Gordon Brown used this week's Budget to tackle the challenge posed by other emerging market economies such as China, by commissioning a review into how Britain's creative industries can help its struggling manufacturers.
The chancellor asked George Cox, chairman of the Design Council, to examine how the UK's expertise in advertising, software, the media and universities can be exploited to boost industrial competitiveness. Mr Cox, former head of the Institute of Directors, will report in time for autumn's pre-Budget report.
The review is to be accompanied by a study into the economic potential of creativity and £10m or more of extra funding for the Arts Council, for training.
Mr Brown's emphasis on manufacturing reflects concern that, while the outlook for the sector has begun to look more positive, its share of total economic output has continued to shrink. The number of manufacturing jobs is falling steadily and Mr Brown used a recent tour of China to promote a rescue deal for MG Rover with a Shanghai carmaker.

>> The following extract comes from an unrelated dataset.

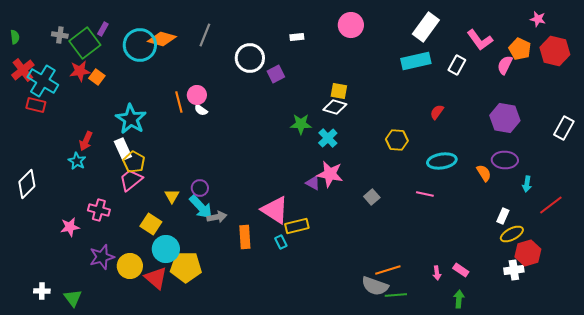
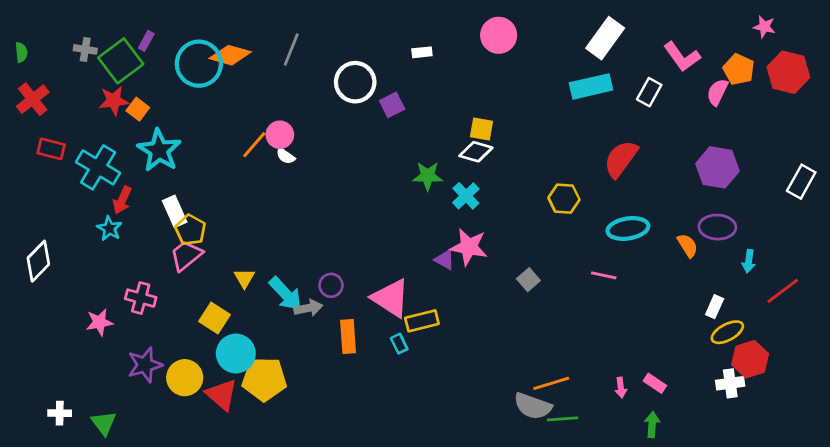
cyan cross: (43, 81) -> (98, 167), moved
orange line: (179, 102) -> (254, 145), turned 55
red semicircle: (437, 112) -> (621, 159), size x1.8
cyan star: (131, 119) -> (159, 150), moved
purple circle: (200, 188) -> (331, 285), moved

The chancellor believes that companies will have to compete on quality and added value, rather than price alone, if they are to meet increased challenges from lower-cost Asian producers. He has been persuaded by Design Council research showing that FTSE 100 companies that have invested heavily in design have tended to outperform the index.
Mr Brown is concerned that too few businesses are exploiting the expertise of creative industries. His plans include a new design centre in Newcastle.
"The chancellor recognises that, in the years ahead, manufacturers must move towards high value-added and creative products to unlock new markets," a Treasury official said.